Dr. Paula Antje Noack: studied mathematics at the Techinische Universität Dresden. Dr. Noack has worked at the TUD's Institute of Numerical Mathematics, and since 2004 she has worked and taught at the Institute of Scientific Computing. She has studied dynamical systems and chaos theory, as well as numerical analysis and optimal control for partial differential equestions. Dr. Noack teaches Linear Algebra for the Engineering Program.

Prof. Dr. Peter E. Dieter: PhD., Biology, Albert Ludwigs University, Frieberg, Germany. Having served as a research fellow in biochemistry at Australian National University, Canberra, Australia and in cell biology at the National Institutes of Health, Bethesda, MD, Dr. Dieter is a member of the medical faculty at Carl Gustav Carus, Dresden, and professor of biochemistry, Dean of Student Affairs, and Program Director of the Dresden-Harvard Education Alliance at TUD.

Prof. Dr. Hartwig Freiesleben: PhD, Nuclear Physics. Dr. Freiesleben is a professor of nuclear physics at the TUD.

Prof. Dr. Jost Halfmann PhD.: studied Sociology and Philosophy at the University of Frankfurt/Main, earned his PhD in 1976, and his second PhD in 1981. Since November 1993 he has been Professor of Sociology at the University of Technology in Dresden. Halfmann was a Guest Professor in Winter Semester 1994/95 at the Technical University of Vienna (TU Wien), and in Spring Semester 2000 at the University of California, Berkeley and at the European College in Florenz (1996).

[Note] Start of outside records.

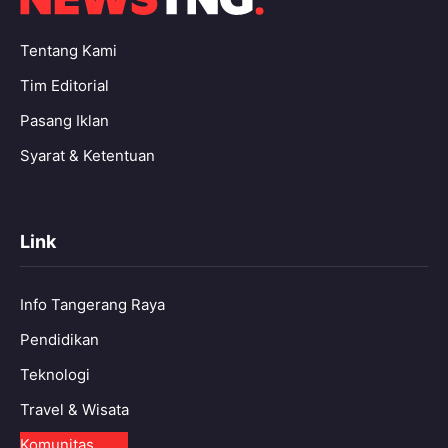
Tentang Kami
Tim Editorial
Pasang Iklan
Syarat & Ketentuan
Link
Info Tangerang Raya
Pendidikan
Teknologi
Travel & Wisata
Komunitas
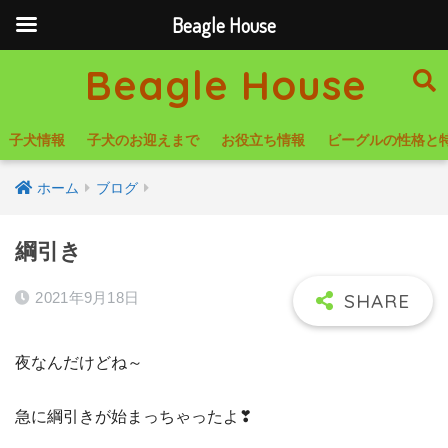
Beagle House
Beagle House
子犬情報
子犬のお迎えまで
お役立ち情報
ビーグルの性格と
ホーム
ブログ
綱引き
2021年9月18日
夜なんだけどね～
急に綱引きが始まっちゃったよ❣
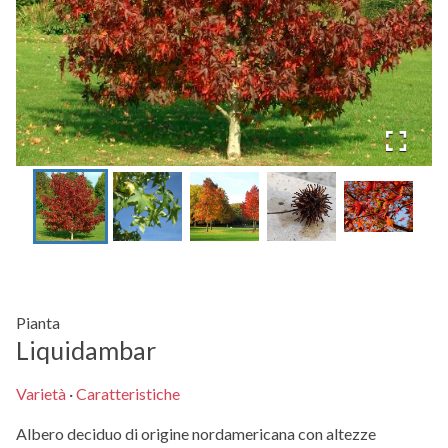
Pianta
Liquidambar
Varietà
·
Caratteristiche
Albero deciduo di origine nordamericana con altezze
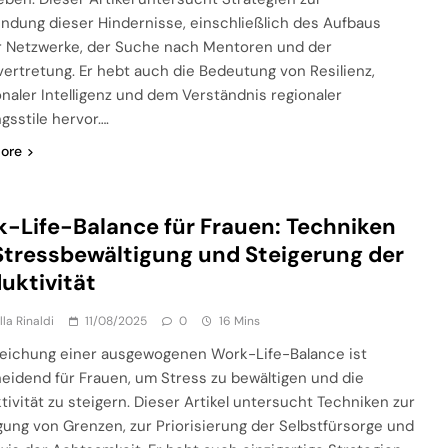
ndung dieser Hindernisse, einschließlich des Aufbaus
r Netzwerke, der Suche nach Mentoren und der
vertretung. Er hebt auch die Bedeutung von Resilienz,
naler Intelligenz und dem Verständnis regionaler
gsstile hervor….
ore
-Life-Balance für Frauen: Techniken
Stressbewältigung und Steigerung der
uktivität
lla Rinaldi
11/08/2025
0
16 Mins
reichung einer ausgewogenen Work-Life-Balance ist
eidend für Frauen, um Stress zu bewältigen und die
tivität zu steigern. Dieser Artikel untersucht Techniken zur
gung von Grenzen, zur Priorisierung der Selbstfürsorge und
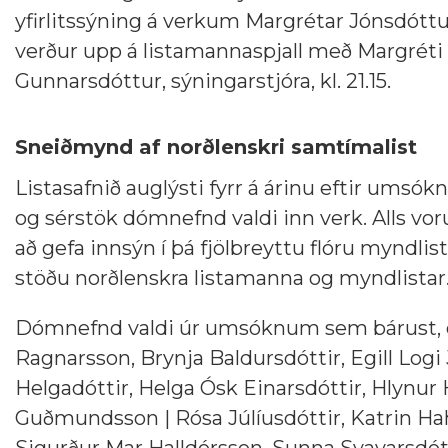
yfirlitssýning á verkum Margrétar Jónsdóttu
verður upp á listamannaspjall með Margréti 
Gunnarsdóttur, sýningarstjóra, kl. 21.15.
Sneiðmynd af norðlenskri samtímalist
Listasafnið auglýsti fyrr á árinu eftir um
og sérstök dómnefnd valdi inn verk. Alls vor
að gefa innsýn í þá fjölbreyttu flóru myndl
stöðu norðlenskra listamanna og myndlistar
Dómnefnd valdi úr umsóknum sem bárust, en
Ragnarsson, Brynja Baldursdóttir, Egill Logi
Helgadóttir, Helga Ósk Einarsdóttir, Hlynur H
Guðmundsson | Rósa Júlíusdóttir, Katrin Hah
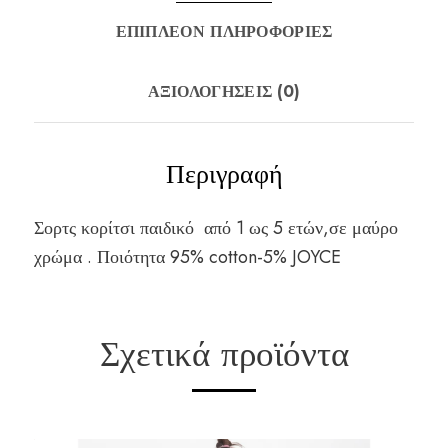
ΕΠΙΠΛΈΟΝ ΠΛΗΡΟΦΟΡΊΕΣ
ΑΞΙΟΛΟΓΉΣΕΙΣ (0)
Περιγραφή
Σορτς κορίτσι παιδικό από 1 ως 5 ετών,σε μαύρο
χρώμα . Ποιότητα 95% cotton-5% JOYCE
Σχετικά προϊόντα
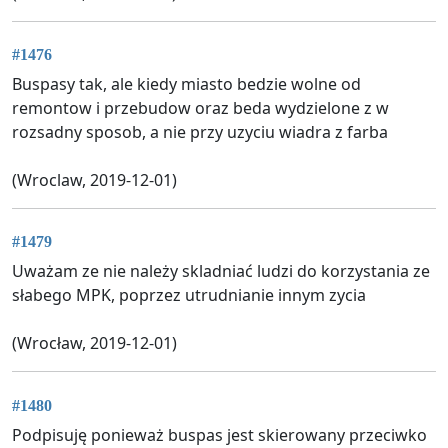
#1476
Buspasy tak, ale kiedy miasto bedzie wolne od
remontow i przebudow oraz beda wydzielone z w
rozsadny sposob, a nie przy uzyciu wiadra z farba
(Wroclaw, 2019-12-01)
#1479
Uważam ze nie należy skladniać ludzi do korzystania ze
słabego MPK, poprzez utrudnianie innym zycia
(Wrocław, 2019-12-01)
#1480
Podpisuję ponieważ buspas jest skierowany przeciwko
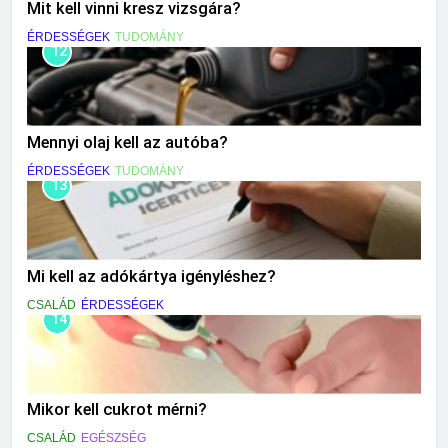
Mit kell vinni kresz vizsgára?
ÉRDESSÉGEK
TUDOMÁNY
12
Mennyi olaj kell az autóba?
ÉRDESSÉGEK
TUDOMÁNY
13
Mi kell az adókártya igényléshez?
CSALÁD
ÉRDESSÉGEK
14
Mikor kell cukrot mérni?
CSALÁD
EGÉSZSÉG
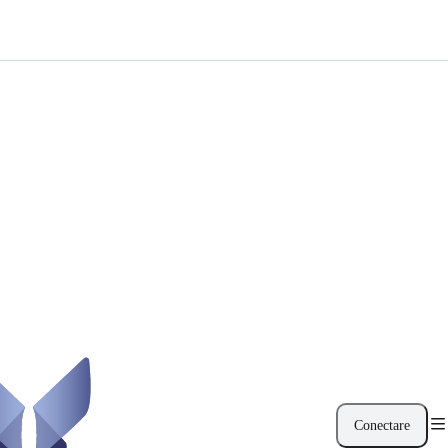
Conectare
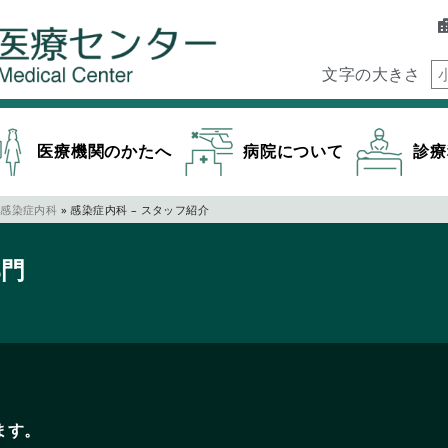
文字の大きさ
医療機関のかたへ
病院について
診療
感染症内科
»
感染症内科 – スタッフ紹介
部門
ます。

Prof. Dr. Wolfgang Schwarz: MSc, PhD, Dr.-Ing. habil. A professor of electrical engineering at the TUD, Dr. Schwarz has taught electrical field theory; signal, system and control theory; and signal processing at the TUD, and at the Engineering College in Mittweida/Germany. He is active in research of nonlinear dynamic circuits and systems.